EN | AI

April 7, 2026

Uncovering Batch & Layer Normalization

Batch normalization and layer normalization improve training stability and reduce sensitivity to initialization by normalizing intermediate activations.

When training a deep neural network, the distribution of inputs to each layer can change as the network’s weights are updated. If the weights become too large, the inputs to subsequent layers may grow excessively; if the weights shrink toward zero, the inputs may diminish accordingly. These shifts in input distributions make training more difficult, as each layer must continuously adapt to changing conditions. This phenomenon is known as internal covariate shift.

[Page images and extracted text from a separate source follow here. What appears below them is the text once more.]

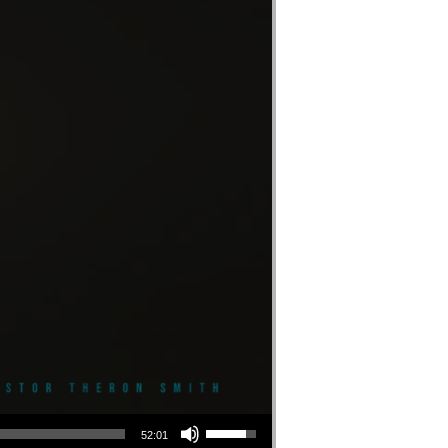
Use Up/Down Arrow keys to increase or decrease volume.
52:01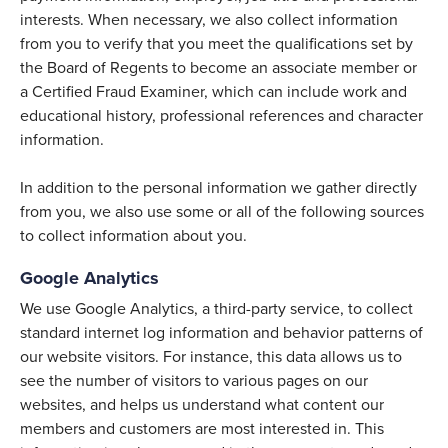
interests. When necessary, we also collect information
from you to verify that you meet the qualifications set by
the Board of Regents to become an associate member or
a Certified Fraud Examiner, which can include work and
educational history, professional references and character
information.
In addition to the personal information we gather directly
from you, we also use some or all of the following sources
to collect information about you.
Google Analytics
We use Google Analytics, a third-party service, to collect
standard internet log information and behavior patterns of
our website visitors. For instance, this data allows us to
see the number of visitors to various pages on our
websites, and helps us understand what content our
members and customers are most interested in. This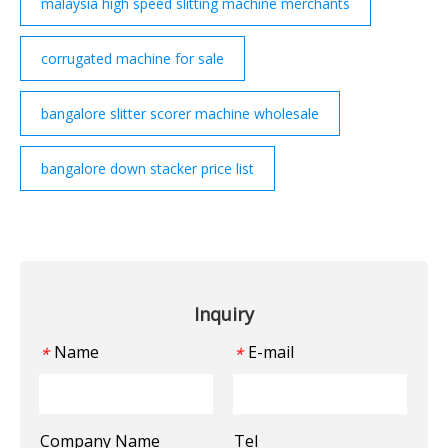
malaysia high speed slitting machine merchants
corrugated machine for sale
bangalore slitter scorer machine wholesale
bangalore down stacker price list
Inquiry
Name
E-mail
*
*
Company Name
Tel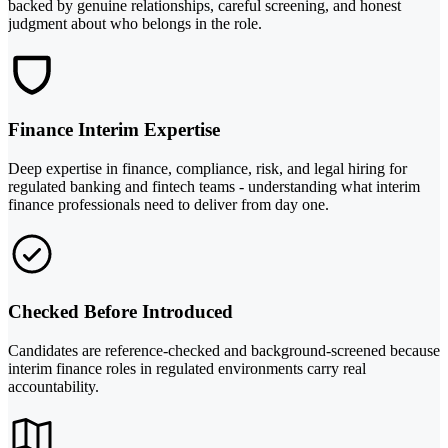
backed by genuine relationships, careful screening, and honest
judgment about who belongs in the role.
Finance Interim Expertise
Deep expertise in finance, compliance, risk, and legal hiring for
regulated banking and fintech teams - understanding what interim
finance professionals need to deliver from day one.
Checked Before Introduced
Candidates are reference-checked and background-screened because
interim finance roles in regulated environments carry real
accountability.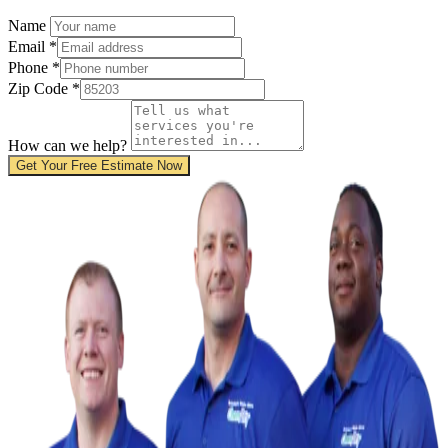
Name
Email
*
Phone
*
Zip Code
*
How can we help?
Get Your Free Estimate Now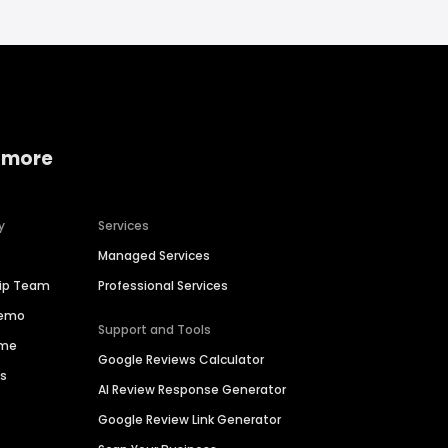
 more
y
Services
Managed Services
hip Team
Professional Services
Demo
Support and Tools
ime
Google Reviews Calculator
es
AI Review Response Generator
Google Review Link Generator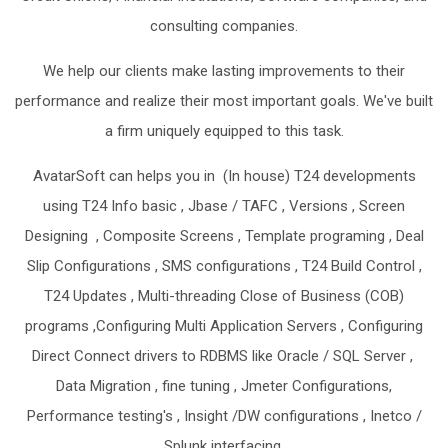
consulting companies.
We help our clients make lasting improvements to their
performance and realize their most important goals. We've built
a firm uniquely equipped to this task.
AvatarSoft can helps you in (In house) T24 developments
using T24 Info basic , Jbase / TAFC , Versions , Screen
Designing , Composite Screens , Template programing , Deal
Slip Configurations , SMS configurations , T24 Build Control ,
T24 Updates , Multi-threading Close of Business (COB)
programs ,Configuring Multi Application Servers , Configuring
Direct Connect drivers to RDBMS like Oracle / SQL Server ,
Data Migration , fine tuning , Jmeter Configurations,
Performance testing's , Insight /DW configurations , Inetco /
Splunk interfacing.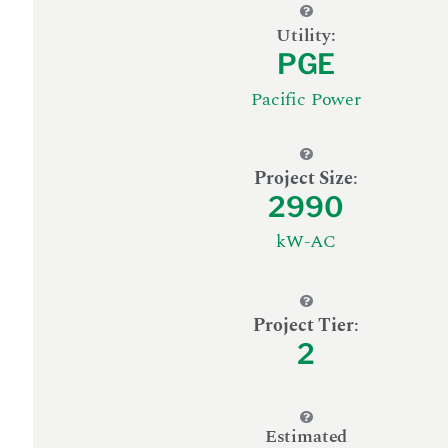
Utility:
PGE
Pacific Power
Project Size
:
2990
kW-AC
Project Tier
:
2
Estimated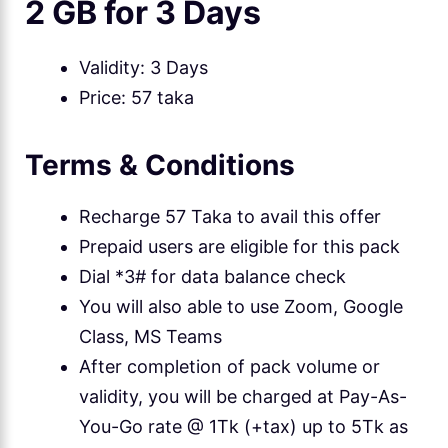
2 GB for 3 Days
Validity: 3 Days
Price: 57 taka
Terms & Conditions
Recharge 57 Taka to avail this offer
Prepaid users are eligible for this pack
Dial *3# for data balance check
You will also able to use Zoom, Google
Class, MS Teams
After completion of pack volume or
validity, you will be charged at Pay-As-
You-Go rate @ 1Tk (+tax) up to 5Tk as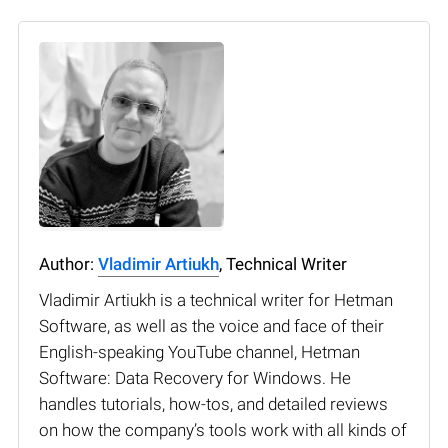
Author:
Vladimir Artiukh
, Technical Writer
Vladimir Artiukh is a technical writer for Hetman
Software, as well as the voice and face of their
English-speaking YouTube channel, Hetman
Software: Data Recovery for Windows. He
handles tutorials, how-tos, and detailed reviews
on how the company’s tools work with all kinds of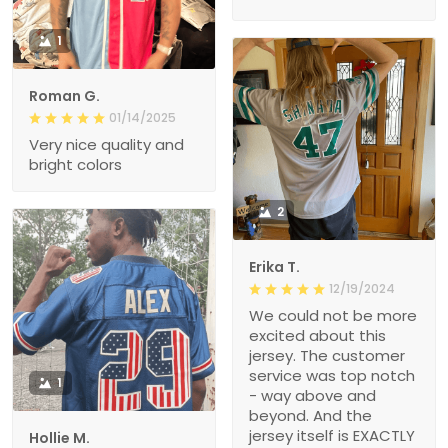
1
Roman G.
01/14/2025
Very nice quality and
bright colors
2
Erika T.
12/19/2024
We could not be more
excited about this
jersey. The customer
service was top notch
1
- way above and
beyond. And the
jersey itself is EXACTLY
Hollie M.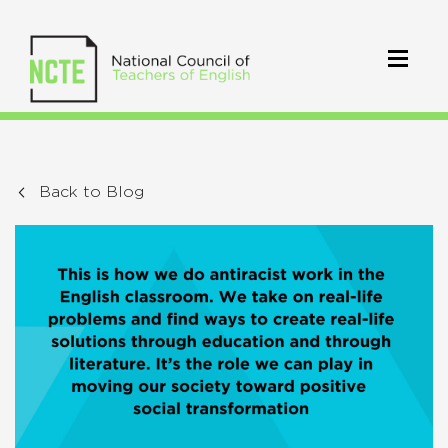
Back to Blog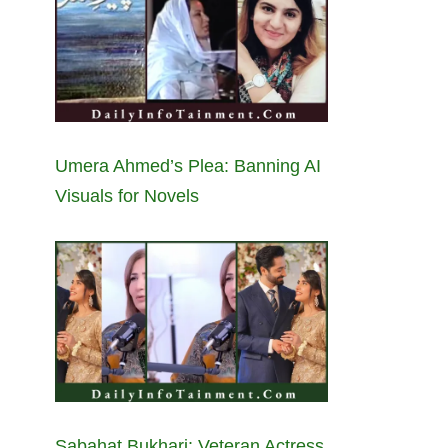
Umera Ahmed’s Plea: Banning AI
Visuals for Novels
Sabahat Bukhari: Veteran Actress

Normalization allows us to use much higher learning rates and be less careful about initialization.

Plain Normalization

If normalization (e.g., centering the activations to zero mean) is performed outside of the gradient descent step, the optimizer will remain “blind” to the normalization’s effects.

In formal terms, if the optimizer treats the mean-subtraction operation as a fixed constant, the gradient updates will fail to reflect the true dynamics of the network.

Consider a layer that computes $x = u + b$ and subsequently normalizes it: $\hat{x} = x - E[x]$ .

If the gradient $\frac{\partial \ell}{\partial b}$ is computed without considering how $E[x]$ depends on $b$ , the optimizer will attempt to adjust $b$ to minimize the loss.

Because the normalization step subsequently subtracts the updated mean, the update $\Delta b$ is effectively cancelled. The output $\hat{x}$ remains numerically identical to its state prior to the update:

(u + b + \Delta b) - E[u + b + \Delta b] = u + b - E[u + b]

Since the output—and consequently the loss—remains invariant despite the update, the optimizer will continue to increase $b$ in a futile attempt to reach a lower loss. This results in unbounded parameter growth while the network’s predictive performance stagnates.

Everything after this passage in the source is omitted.